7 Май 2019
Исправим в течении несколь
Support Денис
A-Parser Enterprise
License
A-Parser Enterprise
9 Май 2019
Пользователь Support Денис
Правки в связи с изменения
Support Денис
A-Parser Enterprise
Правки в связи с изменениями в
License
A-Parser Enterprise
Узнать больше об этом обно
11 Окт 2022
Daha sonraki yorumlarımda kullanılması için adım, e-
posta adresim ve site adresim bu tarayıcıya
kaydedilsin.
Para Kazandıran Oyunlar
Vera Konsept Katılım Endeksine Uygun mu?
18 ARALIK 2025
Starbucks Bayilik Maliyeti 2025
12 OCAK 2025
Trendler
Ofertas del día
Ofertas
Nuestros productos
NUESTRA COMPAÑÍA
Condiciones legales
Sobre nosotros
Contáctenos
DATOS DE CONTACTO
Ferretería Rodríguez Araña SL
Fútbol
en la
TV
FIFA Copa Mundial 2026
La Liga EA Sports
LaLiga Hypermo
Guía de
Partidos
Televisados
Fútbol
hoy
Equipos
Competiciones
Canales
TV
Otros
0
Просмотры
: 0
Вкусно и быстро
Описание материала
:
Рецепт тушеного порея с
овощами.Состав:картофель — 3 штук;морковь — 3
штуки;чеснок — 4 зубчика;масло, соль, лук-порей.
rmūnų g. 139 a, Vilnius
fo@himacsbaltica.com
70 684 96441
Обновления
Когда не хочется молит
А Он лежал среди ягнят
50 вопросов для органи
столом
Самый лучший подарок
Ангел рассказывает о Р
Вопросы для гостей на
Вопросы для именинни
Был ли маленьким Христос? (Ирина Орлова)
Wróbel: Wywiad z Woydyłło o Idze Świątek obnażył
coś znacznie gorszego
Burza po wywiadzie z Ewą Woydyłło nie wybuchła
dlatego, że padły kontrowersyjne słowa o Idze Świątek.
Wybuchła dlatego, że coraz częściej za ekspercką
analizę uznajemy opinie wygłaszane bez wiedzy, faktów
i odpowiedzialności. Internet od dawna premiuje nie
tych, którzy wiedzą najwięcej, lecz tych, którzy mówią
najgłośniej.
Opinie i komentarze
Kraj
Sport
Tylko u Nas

WORK REQUEST:
Every entry, from first to last, is to be reproduced exactly.

ANSWER TO THIS PROBLEM:
7 Май 2019
Исправим в течении несколь
Support Денис
A-Parser Enterprise
License
A-Parser Enterprise
9 Май 2019
Пользователь Support Денис
Правки в связи с изменения
Support Денис
A-Parser Enterprise
Правки в связи с изменениями в
License
A-Parser Enterprise
Узнать больше об этом обно
11 Окт 2022
Daha sonraki yorumlarımda kullanılması için adım, e-
posta adresim ve site adresim bu tarayıcıya
kaydedilsin.
Para Kazandıran Oyunlar
Vera Konsept Katılım Endeksine Uygun mu?
18 ARALIK 2025
Starbucks Bayilik Maliyeti 2025
12 OCAK 2025
Trendler
Ofertas del día
Ofertas
Nuestros productos
NUESTRA COMPAÑÍA
Condiciones legales
Sobre nosotros
Contáctenos
DATOS DE CONTACTO
Ferretería Rodríguez Araña SL
Fútbol
en la
TV
FIFA Copa Mundial 2026
La Liga EA Sports
LaLiga Hypermo
Guía de
Partidos
Televisados
Fútbol
hoy
Equipos
Competiciones
Canales
TV
Otros
0
Просмотры
: 0
Вкусно и быстро
Описание материала
:
Рецепт тушеного порея с
овощами.Состав:картофель — 3 штук;морковь — 3
штуки;чеснок — 4 зубчика;масло, соль, лук-порей.
rmūnų g. 139 a, Vilnius
fo@himacsbaltica.com
70 684 96441
Обновления
Когда не хочется молит
А Он лежал среди ягнят
50 вопросов для органи
столом
Самый лучший подарок
Ангел рассказывает о Р
Вопросы для гостей на
Вопросы для именинни
Был ли маленьким Христос? (Ирина Орлова)
Wróbel: Wywiad z Woydyłło o Idze Świątek obnażył
coś znacznie gorszego
Burza po wywiadzie z Ewą Woydyłło nie wybuchła
dlatego, że padły kontrowersyjne słowa o Idze Świątek.
Wybuchła dlatego, że coraz częściej za ekspercką
analizę uznajemy opinie wygłaszane bez wiedzy, faktów
i odpowiedzialności. Internet od dawna premiuje nie
tych, którzy wiedzą najwięcej, lecz tych, którzy mówią
najgłośniej.
Opinie i komentarze
Kraj
Sport
Tylko u Nas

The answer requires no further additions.